Select relevant features with PCA and K-MEANS

I am trying to understand PCA and K-Means algorithms in order to extract some relevant features from a set of features.

I don't know what branch of computer science study these topics, seems on internet there aren't good resources, just some paper that I don't understand well. An example of paper http://www.ifp.illinois.edu/~qitian/e_paper/icip02/icip02.pdf

I have csv files of pepole walks composed as follow:

TIME, X, Y, Z, these values are registred by the accelerometer

What I did

I transformed the dataset as a table in Python
I used tsfresh, a Python library, to extract from each walk a vector of features, these features are a lot, 2k+ features from each walk.
I have to use PFA, Principal Feature Analysis, to select the relevant features from the set of vectors features

In order to do the last point, I have to reduce the dimension of the set of features walks with PCA (PCA will make the data different from the original one cause it modifies the data with the eigenvectors and eigenvalues of the covariance matrix of the original data). Here I have the first question:

How the input of PCA should look? The rows are the number of walks and the columns are the features or viceversa, so the rows are the number of the features and the columns are the number of walks of pepole?

After I reduced this data, I should use the K-Means algorithm on the reduced 'features' data. How the input should look in the K-Means? And what's the propouse on using this algorithm? All I know this algorithm it's used to 'cluster' some data, so in each cluster there are some 'points' based on some rule. What I did and think is:

If I use in PCA an input that looks like: the rows are the number of walks and the columns are the number of features, then for K-Means I should change the columns with rows cause in this way each point it's a feature (but this is not the original data with the features, it's just the reduced one, so I don't know). So then for each cluster I see with euclidean distance who has the lower distance from the centroid and select that feature. So how many clusters I should declare? If I declare that the clusters are the same as the number of features, I will extract always the same number of features. How can I say that a point in the reduced data correspond to this feature in the original set of features?

I know it's not correct what I am saying maybe, but I am trying to understand it, can some of you help me? If am I in the right way? Thanks!

Solution

For the PCA, make sure you separate the understanding of the method the algorithm uses (eigenvectors and such) and the result. The result, is a linear mapping, mapping the original space A, to A', where possibly, the dimension (number of features in your case) is less than the original space A.

So the first feature/element in space A', is a linear combination of features of A.

The row/column depends on implementation, but if you use scikit PCA the columns are the features.

You can feed the PCA output, the A' space, to K-means, and it will cluster them, based on a space of usually reduced dimension.
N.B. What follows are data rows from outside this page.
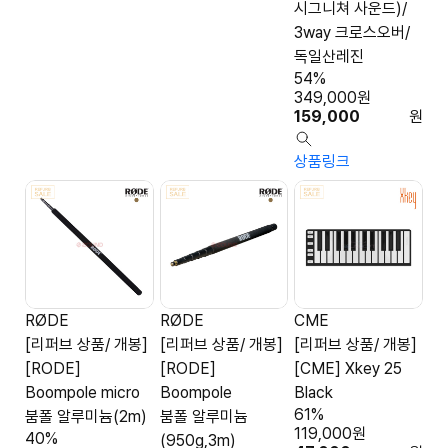
시그니쳐 사운드)/
3way 크로스오버/
독일산레진
54%
349,000
원
159,000
원
상품링크
RØDE
RØDE
CME
[리퍼브 상품/ 개봉]
[리퍼브 상품/ 개봉]
[리퍼브 상품/ 개봉]
[RODE]
[RODE]
[CME] Xkey 25
Boompole micro
Boompole
Black
61%
붐폴 알루미늄(2m)
붐폴 알루미늄
119,000
원
40%
(950g,3m)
Each point will be part of a cluster, and the idea is that if you would calculate K-Means on A, you would probably end up with the same/similar clusters like with A'. Computationally A' is a lot cheaper. You now have a clustering, on A' and A. As we agree that points similar in A' are also similar in A.
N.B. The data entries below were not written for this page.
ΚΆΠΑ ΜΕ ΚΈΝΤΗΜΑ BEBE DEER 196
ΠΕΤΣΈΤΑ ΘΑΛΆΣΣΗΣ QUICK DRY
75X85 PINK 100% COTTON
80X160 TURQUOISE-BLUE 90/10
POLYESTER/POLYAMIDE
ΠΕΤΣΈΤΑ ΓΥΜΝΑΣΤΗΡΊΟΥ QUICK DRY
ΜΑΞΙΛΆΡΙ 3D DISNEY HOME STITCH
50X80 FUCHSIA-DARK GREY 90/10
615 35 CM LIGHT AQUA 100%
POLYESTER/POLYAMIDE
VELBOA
The number of clusters is difficult to answer, if you don't know anything search the elbow method. But say you want to get a sense of different type of things you have, I argue go for 3~8 and not too much, compare 2-3 points closest to each center, and you have something consumable. The number of features can be larger than the number of clusters. e.g. If we want to know the most dense area in some area (2D) you can easily have 50 clusters, to get a sense where 50 cities could be. Here we have number of cluster way higher than space dimension, and it makes sense.